I'm already opening the PR to discuss if this is something we want to go forward with before doing the last things I'd do:

have a look at what exactly env does when querying dependency state and possibly adapt it to what we need
find out if the information stored in Opam.GlobalObts should still be used, also when making the queries via the library (it was used before and currently I'm not using it anymore)
have a look if what I've done so far can be sped-up a bit more. I think the two places taking up time at the moment is loading the sandbox switch state to find the installed files by a tool and loading a virtual switch state to load a map with all opam packages to find out the version of the tools we want to install.
take advantage of that now we're using the library to avoid passing around strings all the time and pass around more specific types instead (e.g. OpamPackage.Name.t).
generally, clean up a bit

If I remember correctly, the last time you tried using the library, you discarded doing that for the following reasons:

supposedly it's more complicated. I don't think I agree with that. I think the code stays similarly complex as it was before but becomes far cleaner now: see comments from before about not parsing the binary output anymore (which could be re-formatted at any time) and about using more specific types. Let me know if you still disagree though, please!
different versions of the opam library in the binary installed by the user and the one we're using can lead to opam failures. To avoid that happening, I only load the switch state with read_only lock. For installing, we're still using the binary...
it doesn't even speed-up things. I would be a bit surprised if that was true to be honest, but it's possible. Let's see what the time of the CI says.

Let me know what you think about this PR in general please to see if it's worth spending the time to improve the things mentioned above!

Using the library instead of the binary avoids parsing the output of the binary, yields a cleaner code and should spead up the time needed for the queries.

pitag-ha · 2022-06-27T12:12:48Z

About my sentence

For the pen-ultimate statement about the speed-up, let's have a look at the CI and how long it takes for each step compared to before to see if that's actually true.

Actually, I guess it's better to try that locally instead of relying on the CI server... If this point is relevant for you to decide, let me know and I try locally.

panglesd

Here is a first set of comments. In addition to the comment in the code:

I do not agree with changing all the Ocaml_version.t to OpamPackage.t, the former is what we need, and it avoids having to call for the version of a package several times...
Why not having the with_* functions wrapped into more standalone functions? It seems that the switch_state is never used more than once, so that won't really make it longer... (for now, so maybe we should keep it as it is) (EDIT: I do not think we should modify this anymore)

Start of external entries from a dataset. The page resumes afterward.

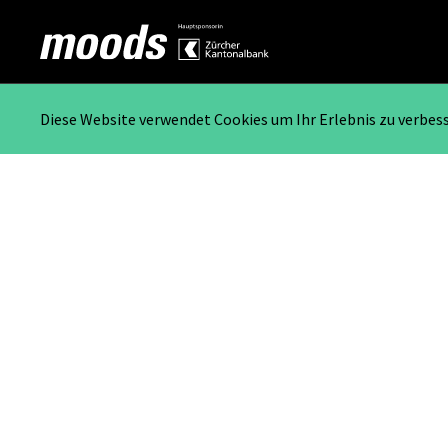
Diese Website verwendet Cookies um Ihr Erlebnis zu verbes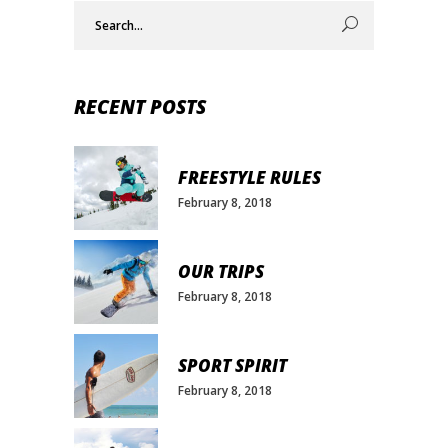
Search
for:
RECENT POSTS
FREESTYLE RULES
February 8, 2018
OUR TRIPS
February 8, 2018
SPORT SPIRIT
February 8, 2018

panglesd · 2022-06-27T18:10:21Z

src/lib/binary_package.ml

+  match Fpath.of_string path with
+  | Error (`Msg s) -> Error (`Msg s)


Why changing the type of path from Fpath.t to string And if you do so, why not using the let* syntax?

panglesd · 2022-06-27T18:16:56Z

src/lib/opam.ml

+          |> List.fold_left
+               (fun acc file ->
+                 match file with
+                 | filename, _ -> OpamFilename.to_string filename :: acc)


Let's Fpath.parse it!

Suggested change

| filename, _ -> OpamFilename.to_string filename :: acc)

| filename, _ -> filename |> OpamFilename.to_string |> Fpath.parse :: acc)

I think you meant Fpath.of_string, which does error checking. But I think we can get away with Fpath.v and expect OpamFilename to give us valid paths.

Suggested change

| filename, _ -> OpamFilename.to_string filename :: acc)

| filename, _ -> OpamFilename.to_string filename |> Fpath.v :: acc)

panglesd · 2022-06-28T07:50:01Z

src/lib/binary_package.ml

+  Opam.Queries.(
+    with_switch_state
+      ~dir_name:(Sandbox_switch.get_sandbox_root sandbox)
+      (files_installed_by_pkg query_name))
+  >>= fun paths ->


Why not wrap all of this into a list_files function again?

Yes! I'd prefer to keep the Opam module API close to what it was (of course not exactly the same).
This was useful for maintenance as it avoids inconsistent uses of the same API in different places and adds types, for example, it certainly helped to write this patch.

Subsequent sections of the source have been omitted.